These commenters stated that the Hyde Amendment does not require, only
permits, the use of IHS funding for abortion in cases of rape or
incest. Therefore, the commenters opined that the IHS regulations are
not outdated or in conflict with the current law, and also expressed
their belief that abortions should not be provided when a pregnancy is
the result of rape or incest. One commenter \12\ also expressed concern
that, should the Hyde Amendment not be included in the annual
appropriations act and these regulations are removed, the IHS would be
able to further expand access to abortions.

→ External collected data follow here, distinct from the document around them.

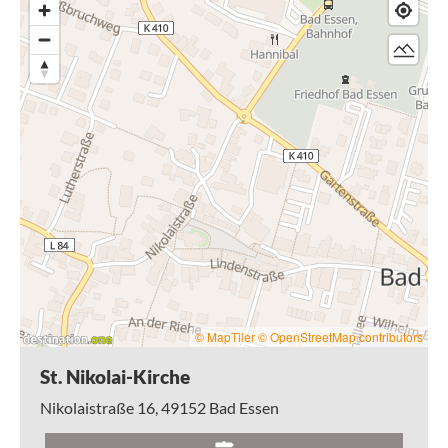
© MapTiler
© OpenStreetMap contributors
St. Nikolai-Kirche
Nikolaistraße 16,
49152
Bad Essen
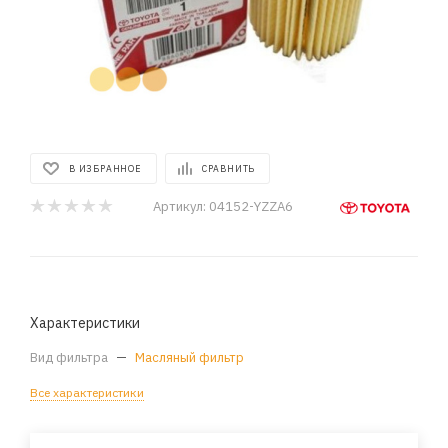
В ИЗБРАННОЕ
СРАВНИТЬ
Артикул:
04152-YZZA6
Характеристики
Вид фильтра
—
Масляный фильтр
Все характеристики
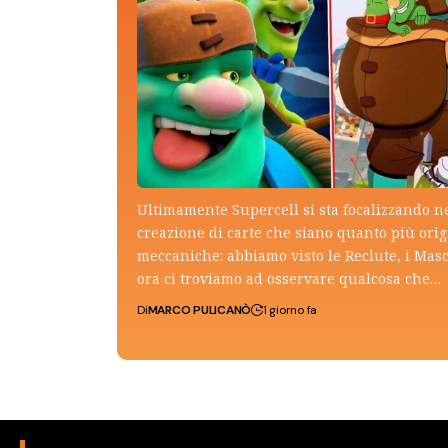
Ultimamente Supercell si sta focalizzando n
creazione di carte che siano quanto più ori
meccaniche: abbiamo visto le Reclute, i Mas
ora ci troviamo ad osservare qualcosa che…
Di
MARCO PULICANÒ
1 giorno fa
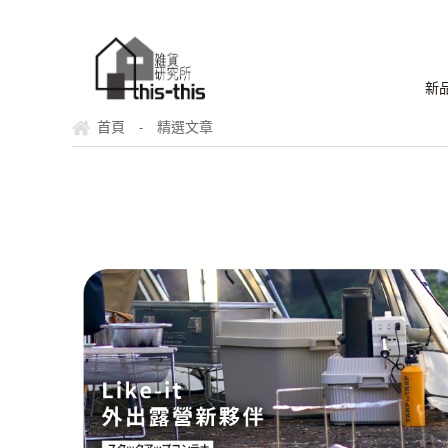
新
首頁
精選文章
-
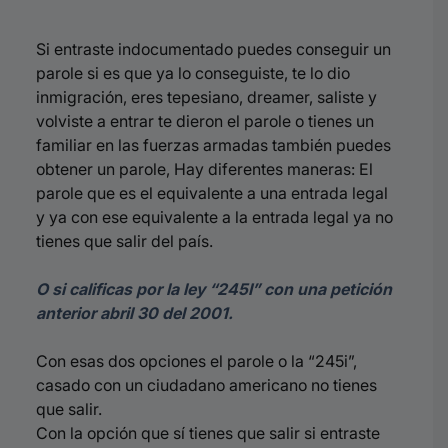
Si entraste indocumentado puedes conseguir un
parole si es que ya lo conseguiste, te lo dio
inmigración, eres tepesiano, dreamer, saliste y
volviste a entrar te dieron el parole o tienes un
familiar en las fuerzas armadas también puedes
obtener un parole, Hay diferentes maneras: El
parole que es el equivalente a una entrada legal
y ya con ese equivalente a la entrada legal ya no
tienes que salir del país.
O si calificas por la ley “245I” con una petición
anterior abril 30 del 2001.
Con esas dos opciones el parole o la “245i”,
casado con un ciudadano americano no tienes
que salir.
Con la opción que sí tienes que salir si entraste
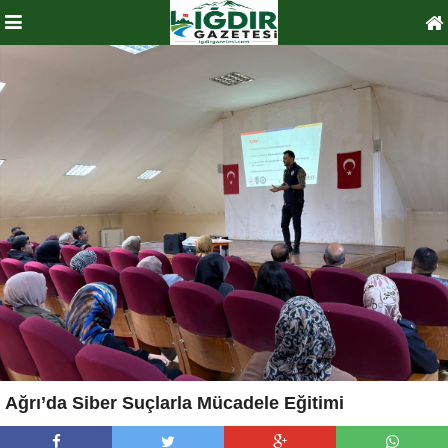
Ağrı’da Siber Suçlarla Mücadele Eğitimi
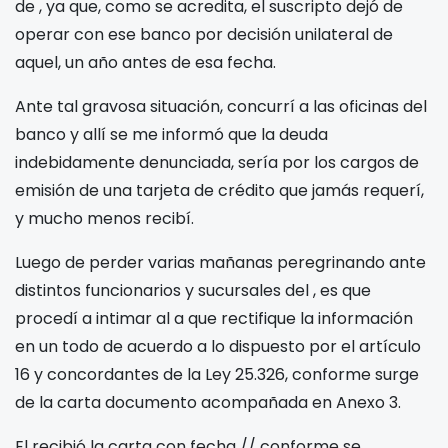
de
, ya que, como se acredita, el suscripto dejó de
operar con ese banco por decisión unilateral de
aquel, un año antes de esa fecha.
Ante tal gravosa situación, concurrí a las oficinas del
banco
y allí se me informó que la deuda
indebidamente denunciada, sería por los cargos de
emisión de una tarjeta de crédito
que jamás requerí,
y mucho menos recibí.
Luego de perder varias mañanas peregrinando ante
distintos funcionarios y sucursales del
, es que
procedí a intimar al
a que rectifique la información
en un todo de acuerdo a lo dispuesto por el artículo
16 y concordantes de la Ley 25.326, conforme surge
de la carta documento acompañada en Anexo 3.
El
recibió la carta con fecha
/
/
conforme se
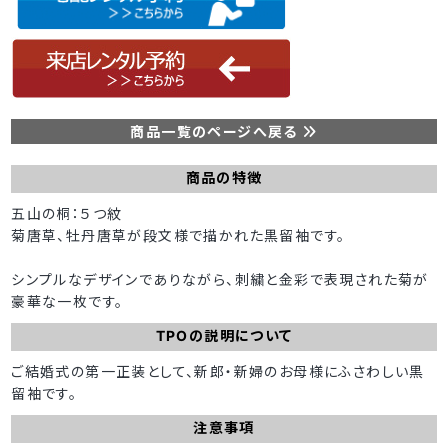
商品一覧のページへ戻る
商品の特徴
五山の桐：５つ紋
菊唐草、牡丹唐草が段文様で描かれた黒留袖です。
シンプルなデザインでありながら、刺繍と金彩で表現された菊が
豪華な一枚です。
TPOの説明について
ご結婚式の第一正装として、新郎・新婦のお母様にふさわしい黒
留袖です。
注意事項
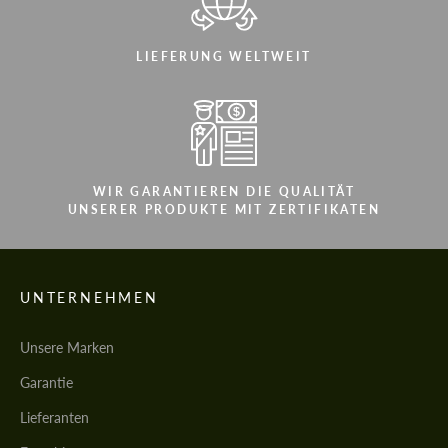
LIEFERUNG WELTWEIT
WIR GARANTIEREN DIE QUALITÄT
UNSERER PRODUKTE MIT ZERTIFIKATEN
UNTERNEHMEN
Unsere Marken
Garantie
Lieferanten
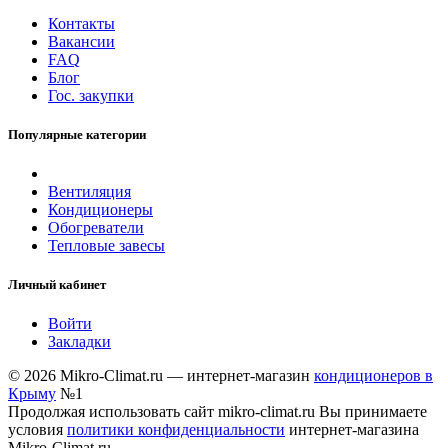
Контакты
Вакансии
FAQ
Блог
Гос. закупки
Популярные категории
Вентиляция
Кондиционеры
Обогреватели
Тепловые завесы
Личный кабинет
Войти
Закладки
© 2026 Mikro-Climat.ru — интернет-магазин
кондиционеров в
Крыму
№1
Продолжая использовать сайт mikro-climat.ru Вы принимаете
условия
политики конфиденциальности
интернет-магазина
Mikro-Climat.ru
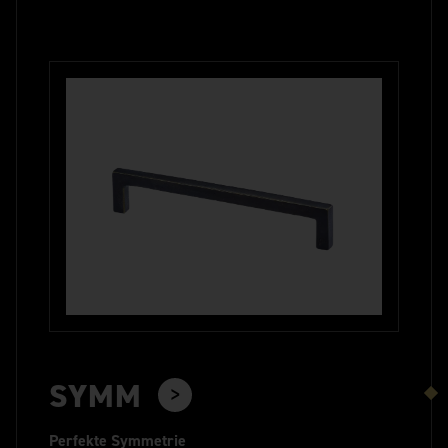
SYMM
Perfekte Symmetrie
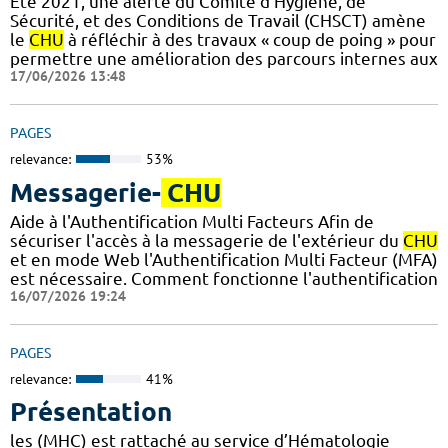
Eté 2021, une alerte du Comité d’Hygiène, de
Sécurité, et des Conditions de Travail (CHSCT) amène
le
CHU
à réfléchir à des travaux « coup de poing » pour
permettre une amélioration des parcours internes aux
17/06/2026 13:48
PAGES
relevance:
53%
Messagerie-
CHU
Aide à l'Authentification Multi Facteurs Afin de
sécuriser l'accès à la messagerie de l'extérieur du
CHU
et en mode Web l'Authentification Multi Facteur (MFA)
est nécessaire. Comment fonctionne l'authentification
16/07/2026 19:24
PAGES
relevance:
41%
Présentation
les (MHC) est rattaché au service d’Hématologie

---------------------------------------------------------------------------
\12\ Docket ID # IHS-2024-0001, Comment ID # IHS-2024-0001-0005,
https://www.regulations.gov/comment/IHS-2024-0001-0005.
---------------------------------------------------------------------------
Congress has intentionally broadened the exceptions to the
limitation on the use of Federal funds for abortion to include
instances of rape or incest, and has specifically made the current
scope of the Hyde Amendment applicable to IHS, via 25 U.S.C. 1676(a).
Removing the outdated and unnecessary provisions of 42 CFR 136.53 and
136.54 simply aligns IHS regulations with congressional action.
Comments about the substance and application of the Hyde Amendment
itself are outside of the scope of this rulemaking.
Should Federal law regarding the use of Federal funds for abortion
change in the future, the IHS could consider whether regulatory
provisions should be proposed. But this final rule will ensure that the
IHS follows applicable statutory provisions at any given time.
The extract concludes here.